Occupational biomechanics emerged as a sub-discipline within the general field of biomechanics that studies the physical interactions of workers with their tools, machines, and materials to improve the working condition, enhance worker performance while minimizing the risk of musculoskeletal disorders/injuries (MSDs). Since, occupational health deals with performance of a worker, sustainable livelihood factors such as anthropometric measurements, individual risk factors (age, gender, inherited genetic characteristic), workplace risk factors (methods, materials, machines, environment, and physical stressors), psychological factors, economic concerns and return to work issues are considered during biomechanics study. Occupational biomechanics research thus provides intellectual inputs as a subsidiary discipline during the development of important ergonomics guidelines.

Musculoskeletal Disorders are one of the major causes of variety of morbidity, and have a significant influence on health and quality of life. It imposes an enormous burden of cost on the healthcare system (Jenkins et al., 2016). Especially work-related MSDs are the commonest source of morbidity among workers in range of occupation, resulting in physical impairment and disability to psychological stress. MSD is considered as a primary contributor to the global burden of non-communicable diseases and the reported global prevalence ranges from 14-42% (Sharma, 2012). In the American workplace too, work related musculoskeletal disorders account for one of the largest category of claims in workers' compensation (Bhattacharya, 2014). Studies in various other countries revealed that the prevalence of MSDs in Malaysia (~21%) (Veerapen et al., 2007), Israel (35%) (Sharma, 2012), India (26%) (Yashobant & Rajkumar, 2014) is substantial and alarming. An ICMR Task Force Study in three centres of India reported a prevalence of 7-11.5% (Sharma, 2012), with functional limitation to 85% people with nearly 10% absenteeism.

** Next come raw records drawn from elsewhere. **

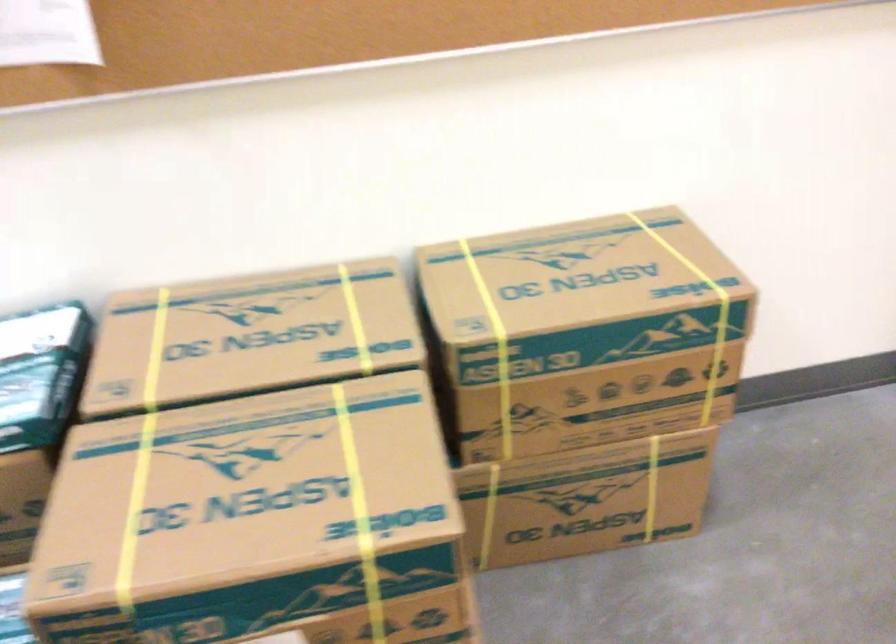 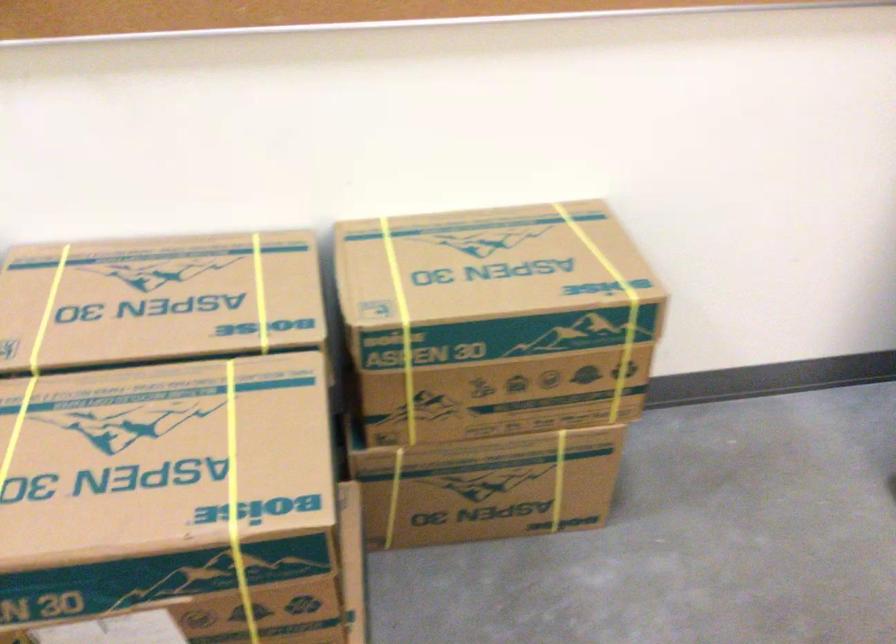 Where in the second image is the point corresponding to point (352, 321) from the first image?

(260, 292) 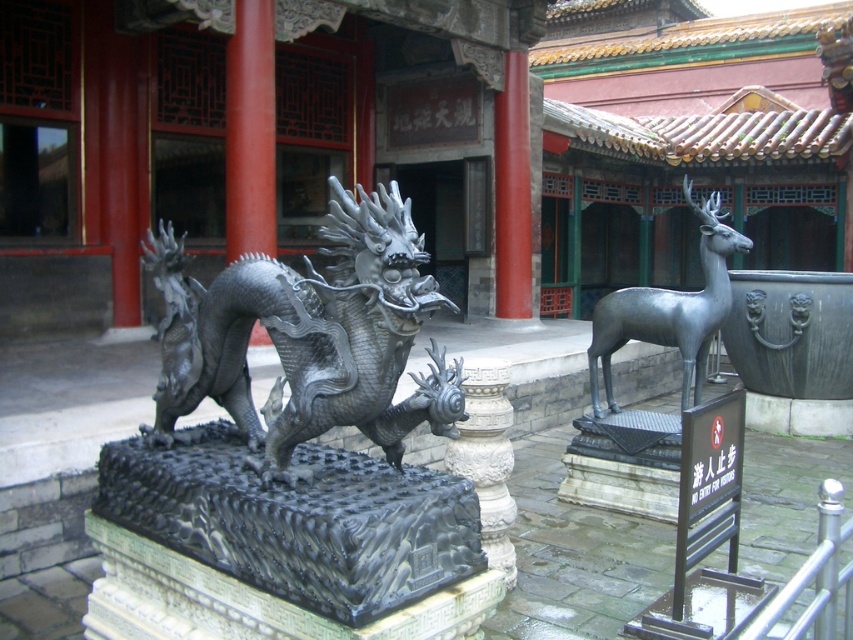 Question: Does polished silver dragon at center come behind polished silver deer at center right?

Choices:
 (A) no
 (B) yes

Answer: (A)

Question: Among these points, which one is farthest from the camera?

Choices:
 (A) (724, 310)
 (B) (498, 560)
 (C) (419, 388)

Answer: (A)

Question: Can you confirm if polished silver deer at center right is positioned above white stone pillar at center?

Choices:
 (A) no
 (B) yes

Answer: (B)

Question: Is polished silver dragon at center behind polished silver deer at center right?

Choices:
 (A) yes
 (B) no

Answer: (B)

Question: Which of these objects is positioned farthest from the polished silver dragon at center?

Choices:
 (A) polished silver deer at center right
 (B) white stone pillar at center

Answer: (A)

Question: Which of the following is the farthest from the observer?

Choices:
 (A) white stone pillar at center
 (B) polished silver dragon at center

Answer: (A) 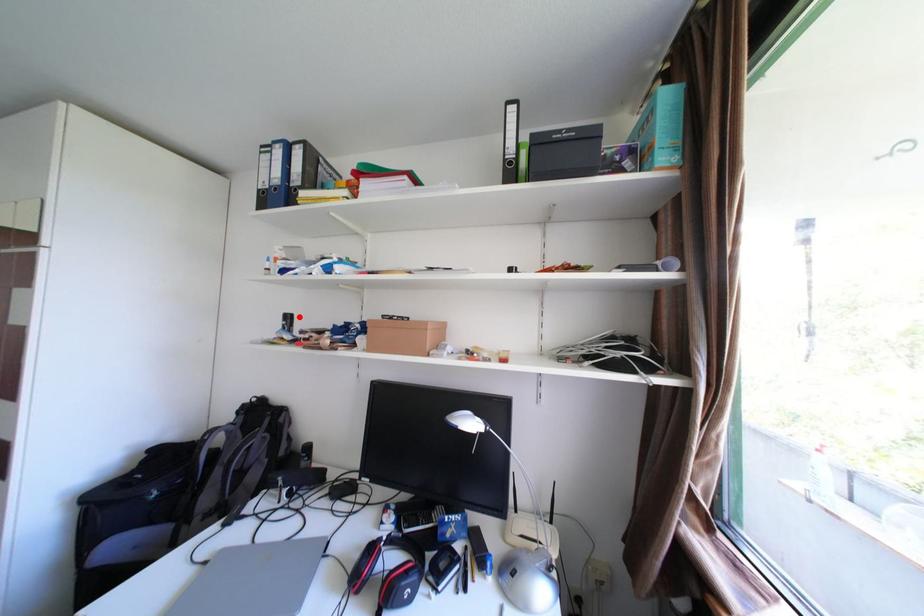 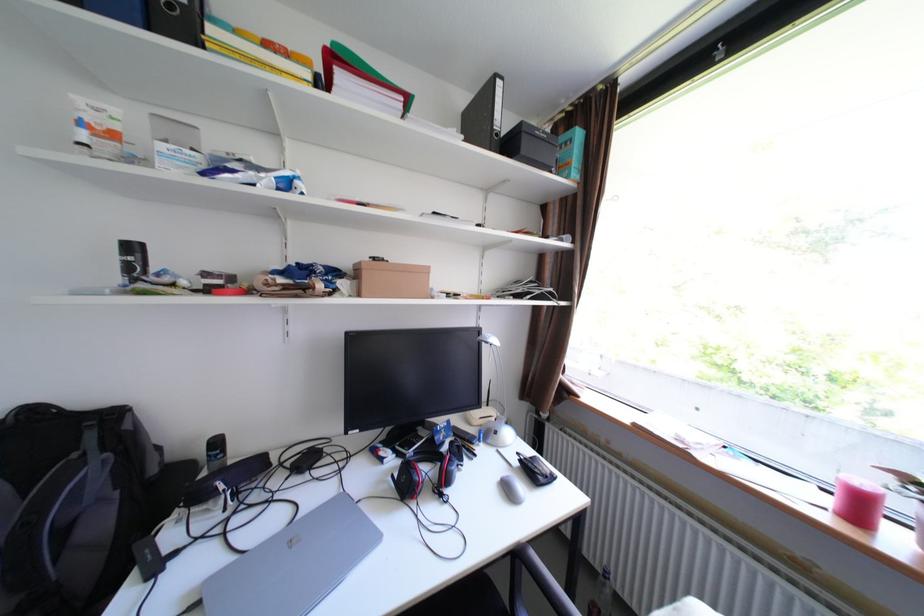 Find the pixel in the second image that matches the highlighted location in the first image.

(143, 248) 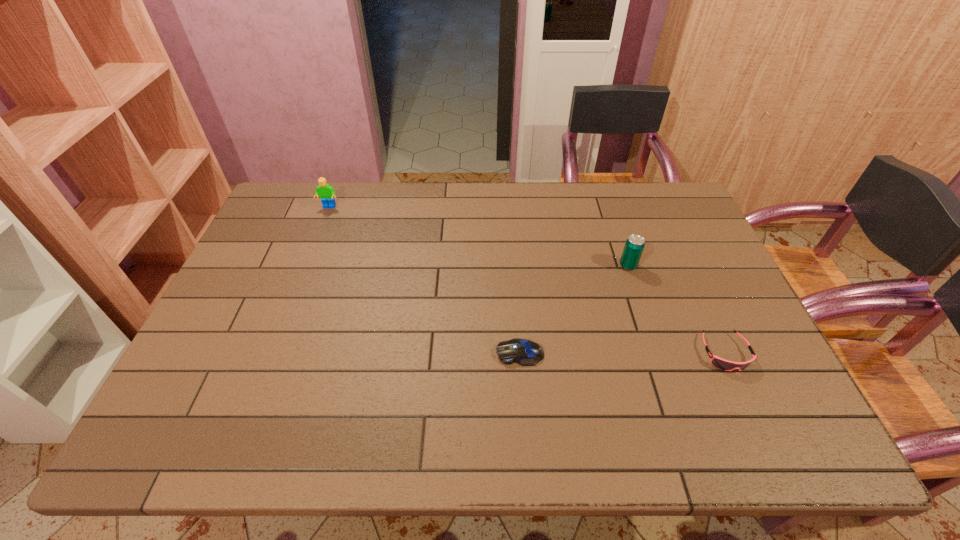 You are a GUI agent. You are given a task and a screenshot of the screen. Output one action in this format:
    pyautogui.click(x=<x>, y=<y>)
    Task: Click on the empty space between the second shortest object and the third nearest object
    The height and width of the screenshot is (540, 960).
    Given the screenshot: What is the action you would take?
    pyautogui.click(x=677, y=309)

The image size is (960, 540). I want to click on vacant space that is in between the shortest object and the beer can, so click(574, 309).

This screenshot has height=540, width=960. What are the coordinates of `free space between the farthest object and the second object from right to left` in the screenshot? It's located at (479, 237).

Given the multifactorial etiology for MSD and its association with individual and workplace risk factors, their reduction and prevention will require a multidisciplinary effort. The science of ergonomics, biomechanics, epidemiology and medicine together better understand the interdependence of MSD, as well as long-term sustainable solution. Biomechanical intervention may determine safety or solution to these problems. Most work related injuries can be viewed as biomechanical damage to a tissue or organ.